It is an honour to be asked to address such a prestigious body as the Lowy Institute, and I am honoured to be the first bank CEO to deliver the Lowy Lecture.

The Lowy Institute plays such a significant role in the public policy discussion of our nation, demonstrated most recently by its hosting of the launch of the Federal Government’s White Paper on Asia.

My pleasure in addressing you this evening is made even more so by the support from the Lowy Family, which NAB has proudly banked for more than 50 years.

I’m proud to lead a bank that, at that crucial point in 1960, said yes to Frank and to Westfield. By the time of Westfield’s 50th anniversary, a £500 investment at the time of float would have translated to nearly $160 million for investors.  Frank’s entrepreneurial efforts have led to significant social and economic benefits both in Australia and abroad.



Frank’s story is a reminder that we ought to elevate the fact that Australia has benefited from the efforts of its entrepreneurs just as we once said that Australia “lived off the sheep’s back.”

It is the effort of our entrepreneurs which has led to growth, and jobs, and higher tax receipts to be applied for education, health and other essential national initiatives.

Entrepreneurs time and again have looked beyond the ruck and have sensed opportunity worth pursuing relentlessly.

Across the nation there are hundreds of thousands of entrepreneurs who approach banks every year, seeking funding to pursue opportunities with the prospect of taking the nation forward.

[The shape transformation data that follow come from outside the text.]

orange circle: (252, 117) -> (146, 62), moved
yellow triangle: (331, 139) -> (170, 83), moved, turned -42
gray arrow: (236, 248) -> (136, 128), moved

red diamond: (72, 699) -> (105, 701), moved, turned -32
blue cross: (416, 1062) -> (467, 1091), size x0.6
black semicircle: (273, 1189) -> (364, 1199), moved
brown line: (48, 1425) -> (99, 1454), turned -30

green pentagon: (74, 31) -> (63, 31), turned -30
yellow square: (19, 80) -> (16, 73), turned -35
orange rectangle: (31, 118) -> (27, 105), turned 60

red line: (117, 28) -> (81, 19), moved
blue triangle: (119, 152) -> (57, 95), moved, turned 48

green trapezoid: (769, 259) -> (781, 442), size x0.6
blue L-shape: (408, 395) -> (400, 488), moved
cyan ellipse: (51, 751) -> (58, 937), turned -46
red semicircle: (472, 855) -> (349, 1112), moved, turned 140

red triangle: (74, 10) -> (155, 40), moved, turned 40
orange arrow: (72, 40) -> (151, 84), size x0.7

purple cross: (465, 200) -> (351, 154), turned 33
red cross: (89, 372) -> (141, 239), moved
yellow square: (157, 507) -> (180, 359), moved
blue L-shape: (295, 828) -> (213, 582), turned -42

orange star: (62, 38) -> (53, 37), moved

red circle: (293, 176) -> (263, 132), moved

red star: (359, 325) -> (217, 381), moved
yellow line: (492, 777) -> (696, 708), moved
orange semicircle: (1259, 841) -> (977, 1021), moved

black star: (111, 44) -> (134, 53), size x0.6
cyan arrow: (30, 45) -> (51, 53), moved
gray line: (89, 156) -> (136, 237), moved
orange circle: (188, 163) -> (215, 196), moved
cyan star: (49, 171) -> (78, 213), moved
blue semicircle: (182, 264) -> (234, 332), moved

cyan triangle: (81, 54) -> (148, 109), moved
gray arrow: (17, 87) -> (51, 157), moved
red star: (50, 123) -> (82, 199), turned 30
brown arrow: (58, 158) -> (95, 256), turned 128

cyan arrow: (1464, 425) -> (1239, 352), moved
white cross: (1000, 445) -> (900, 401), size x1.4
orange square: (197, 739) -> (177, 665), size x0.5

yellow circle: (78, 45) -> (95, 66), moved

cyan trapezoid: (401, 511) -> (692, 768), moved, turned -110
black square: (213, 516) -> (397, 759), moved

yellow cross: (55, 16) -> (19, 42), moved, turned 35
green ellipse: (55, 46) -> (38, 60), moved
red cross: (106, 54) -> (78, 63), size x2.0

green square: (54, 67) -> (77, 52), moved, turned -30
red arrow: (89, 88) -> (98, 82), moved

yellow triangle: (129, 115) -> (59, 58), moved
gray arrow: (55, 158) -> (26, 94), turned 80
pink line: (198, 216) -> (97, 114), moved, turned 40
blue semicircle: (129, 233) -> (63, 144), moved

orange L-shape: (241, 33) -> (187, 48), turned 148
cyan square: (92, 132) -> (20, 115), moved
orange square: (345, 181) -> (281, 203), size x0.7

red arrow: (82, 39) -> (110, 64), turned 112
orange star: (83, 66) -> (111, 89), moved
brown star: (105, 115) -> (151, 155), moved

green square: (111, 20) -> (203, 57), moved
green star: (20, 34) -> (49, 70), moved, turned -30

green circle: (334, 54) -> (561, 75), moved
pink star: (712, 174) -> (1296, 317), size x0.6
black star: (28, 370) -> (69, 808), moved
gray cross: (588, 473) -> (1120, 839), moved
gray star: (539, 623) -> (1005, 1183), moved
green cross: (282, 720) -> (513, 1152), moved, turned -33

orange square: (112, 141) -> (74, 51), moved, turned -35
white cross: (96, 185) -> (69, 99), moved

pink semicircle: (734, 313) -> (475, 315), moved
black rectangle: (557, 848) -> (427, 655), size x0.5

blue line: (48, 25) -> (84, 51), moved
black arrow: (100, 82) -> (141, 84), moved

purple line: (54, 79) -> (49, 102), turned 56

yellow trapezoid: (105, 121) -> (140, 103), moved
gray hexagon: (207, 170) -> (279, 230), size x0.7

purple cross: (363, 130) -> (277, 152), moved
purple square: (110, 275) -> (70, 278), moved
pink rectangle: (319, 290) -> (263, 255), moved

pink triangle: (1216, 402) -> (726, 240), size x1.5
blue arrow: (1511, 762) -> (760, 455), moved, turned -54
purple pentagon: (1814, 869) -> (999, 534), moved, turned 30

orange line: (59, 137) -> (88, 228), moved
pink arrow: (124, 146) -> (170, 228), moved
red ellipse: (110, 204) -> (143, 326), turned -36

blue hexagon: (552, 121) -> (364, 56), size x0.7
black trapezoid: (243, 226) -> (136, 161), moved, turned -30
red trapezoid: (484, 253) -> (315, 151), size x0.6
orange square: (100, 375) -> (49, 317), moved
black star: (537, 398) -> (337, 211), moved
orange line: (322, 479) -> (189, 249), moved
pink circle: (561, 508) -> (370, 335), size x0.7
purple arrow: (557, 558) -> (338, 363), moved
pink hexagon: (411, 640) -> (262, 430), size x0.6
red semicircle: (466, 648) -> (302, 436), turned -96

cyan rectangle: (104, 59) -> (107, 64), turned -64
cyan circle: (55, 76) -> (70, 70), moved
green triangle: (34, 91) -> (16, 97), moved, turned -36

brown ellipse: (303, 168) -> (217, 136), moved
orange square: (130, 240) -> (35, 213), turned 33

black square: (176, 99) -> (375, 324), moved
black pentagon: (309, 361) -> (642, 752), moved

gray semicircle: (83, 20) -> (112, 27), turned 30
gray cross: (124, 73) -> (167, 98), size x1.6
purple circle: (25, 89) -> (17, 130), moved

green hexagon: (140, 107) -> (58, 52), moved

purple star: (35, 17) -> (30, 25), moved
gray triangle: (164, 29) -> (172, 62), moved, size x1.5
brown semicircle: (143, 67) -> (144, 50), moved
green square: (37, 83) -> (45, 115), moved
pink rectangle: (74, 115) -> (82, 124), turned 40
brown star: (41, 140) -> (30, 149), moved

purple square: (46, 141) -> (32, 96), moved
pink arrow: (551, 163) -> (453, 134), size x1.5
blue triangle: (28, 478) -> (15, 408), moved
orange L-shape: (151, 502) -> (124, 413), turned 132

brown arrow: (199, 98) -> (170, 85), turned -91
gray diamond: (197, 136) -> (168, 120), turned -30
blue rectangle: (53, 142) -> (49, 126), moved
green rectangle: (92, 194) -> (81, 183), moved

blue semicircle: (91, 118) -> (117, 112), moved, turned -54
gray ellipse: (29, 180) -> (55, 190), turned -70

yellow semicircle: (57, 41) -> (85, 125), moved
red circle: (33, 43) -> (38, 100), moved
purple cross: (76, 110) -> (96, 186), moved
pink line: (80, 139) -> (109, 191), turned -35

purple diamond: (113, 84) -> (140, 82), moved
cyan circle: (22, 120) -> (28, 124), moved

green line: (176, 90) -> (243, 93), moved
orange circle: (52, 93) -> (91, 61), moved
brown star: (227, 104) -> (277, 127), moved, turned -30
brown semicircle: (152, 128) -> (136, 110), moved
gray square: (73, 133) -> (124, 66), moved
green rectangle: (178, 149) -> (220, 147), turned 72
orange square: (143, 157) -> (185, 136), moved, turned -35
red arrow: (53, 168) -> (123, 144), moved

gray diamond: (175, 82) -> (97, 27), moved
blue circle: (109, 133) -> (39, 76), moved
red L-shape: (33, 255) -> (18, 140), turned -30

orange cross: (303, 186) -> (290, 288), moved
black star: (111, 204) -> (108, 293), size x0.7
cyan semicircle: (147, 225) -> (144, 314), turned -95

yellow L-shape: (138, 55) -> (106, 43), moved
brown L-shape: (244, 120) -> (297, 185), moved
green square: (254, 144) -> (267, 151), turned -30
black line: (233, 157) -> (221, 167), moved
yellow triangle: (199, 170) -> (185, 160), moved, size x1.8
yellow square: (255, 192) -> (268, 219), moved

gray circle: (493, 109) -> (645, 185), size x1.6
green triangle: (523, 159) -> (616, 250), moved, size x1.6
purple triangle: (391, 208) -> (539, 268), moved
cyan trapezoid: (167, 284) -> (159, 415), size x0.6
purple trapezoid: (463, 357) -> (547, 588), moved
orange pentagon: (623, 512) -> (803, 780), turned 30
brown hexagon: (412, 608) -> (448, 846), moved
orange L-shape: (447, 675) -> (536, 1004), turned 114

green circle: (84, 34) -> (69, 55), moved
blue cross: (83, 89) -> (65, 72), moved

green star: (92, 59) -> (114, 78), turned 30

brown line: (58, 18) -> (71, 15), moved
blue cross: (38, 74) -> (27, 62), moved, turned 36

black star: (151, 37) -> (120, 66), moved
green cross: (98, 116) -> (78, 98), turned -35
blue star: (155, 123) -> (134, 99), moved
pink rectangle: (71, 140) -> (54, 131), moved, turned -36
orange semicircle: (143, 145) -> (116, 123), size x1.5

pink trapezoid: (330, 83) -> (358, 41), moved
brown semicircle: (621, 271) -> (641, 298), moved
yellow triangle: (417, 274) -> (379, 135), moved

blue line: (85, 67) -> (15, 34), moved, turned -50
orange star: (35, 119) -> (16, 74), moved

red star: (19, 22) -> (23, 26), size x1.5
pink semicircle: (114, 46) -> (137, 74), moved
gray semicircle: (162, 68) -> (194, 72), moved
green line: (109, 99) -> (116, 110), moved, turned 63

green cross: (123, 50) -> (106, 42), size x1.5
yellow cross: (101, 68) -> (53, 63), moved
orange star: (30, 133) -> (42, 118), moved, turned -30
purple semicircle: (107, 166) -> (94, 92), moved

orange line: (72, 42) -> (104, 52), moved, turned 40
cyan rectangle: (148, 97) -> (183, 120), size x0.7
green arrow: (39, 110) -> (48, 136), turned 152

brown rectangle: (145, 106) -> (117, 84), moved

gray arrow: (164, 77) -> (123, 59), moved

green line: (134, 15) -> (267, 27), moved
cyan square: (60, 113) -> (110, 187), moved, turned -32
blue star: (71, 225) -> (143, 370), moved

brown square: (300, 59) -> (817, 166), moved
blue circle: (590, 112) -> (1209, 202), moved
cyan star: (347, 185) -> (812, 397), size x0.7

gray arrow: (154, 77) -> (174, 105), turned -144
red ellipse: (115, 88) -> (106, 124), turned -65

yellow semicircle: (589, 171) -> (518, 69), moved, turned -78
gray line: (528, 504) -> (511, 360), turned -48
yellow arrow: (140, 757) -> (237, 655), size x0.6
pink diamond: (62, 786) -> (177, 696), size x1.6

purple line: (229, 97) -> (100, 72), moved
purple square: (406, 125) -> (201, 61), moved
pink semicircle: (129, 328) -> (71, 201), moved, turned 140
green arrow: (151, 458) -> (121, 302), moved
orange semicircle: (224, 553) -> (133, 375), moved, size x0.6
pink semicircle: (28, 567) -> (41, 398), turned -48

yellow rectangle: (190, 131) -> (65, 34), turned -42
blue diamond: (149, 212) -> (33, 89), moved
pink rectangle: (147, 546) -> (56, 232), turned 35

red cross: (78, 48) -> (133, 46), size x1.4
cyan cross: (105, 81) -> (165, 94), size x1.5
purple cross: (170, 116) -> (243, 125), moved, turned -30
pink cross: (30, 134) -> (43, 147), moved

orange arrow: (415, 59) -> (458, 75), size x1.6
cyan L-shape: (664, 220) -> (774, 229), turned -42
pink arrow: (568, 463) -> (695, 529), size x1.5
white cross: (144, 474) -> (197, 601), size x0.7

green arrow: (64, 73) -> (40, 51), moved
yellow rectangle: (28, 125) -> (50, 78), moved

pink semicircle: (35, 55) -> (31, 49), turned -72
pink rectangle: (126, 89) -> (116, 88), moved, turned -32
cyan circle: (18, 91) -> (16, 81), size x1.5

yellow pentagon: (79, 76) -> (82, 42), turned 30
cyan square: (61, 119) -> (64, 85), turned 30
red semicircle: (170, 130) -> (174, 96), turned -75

Indeed, one of the fastest and most reliable ways to stall an economy is to stop funding the very engines of its growth.  Banks, regulators, and governments, all play their part in establishing the settings and therefore the availability of credit.  All of these stakeholders need to work not just at the overall design level but at ground level where individual businesses, entrepreneurs and investors operate to pursue opportunity.

To put this in context from 2000 to 2008 Australia’s banking assets grew from 110 per cent of GDP to 215 per cent, demonstrating the need to examine the structure of both our banking and financial systems carefully in order to devise solutions which work practically at ground level. Ensuring credit gets where it is needed when it is needed.

While we often spend time focussing on the market implications, the reality is – as we have seen from recent overseas experience – the fallout of any crisis has greater social implications.

It is for this reason that it would be wrong to assume this is only an issue for the finance industry. It is an issue for us all. That is why it is a worthy topic of discussion to be explored at the Lowy Institute which has contributed enormously to our national and international policy debate.


Which brings us to the GFC.

As we move past the 4th anniversary of the Lehman’s collapse, informally recognised as the key moment of the financial crisis, it is clear that the GFC has not been a short or easily resolved issue. While there have been periodic outbreaks of optimism they have been outshone by the obvious long term implications of debt in major economies. The reality of debt has weighed on financial markets as politicians have debated the merits of austerity and stimulus to deal with sovereign budgets.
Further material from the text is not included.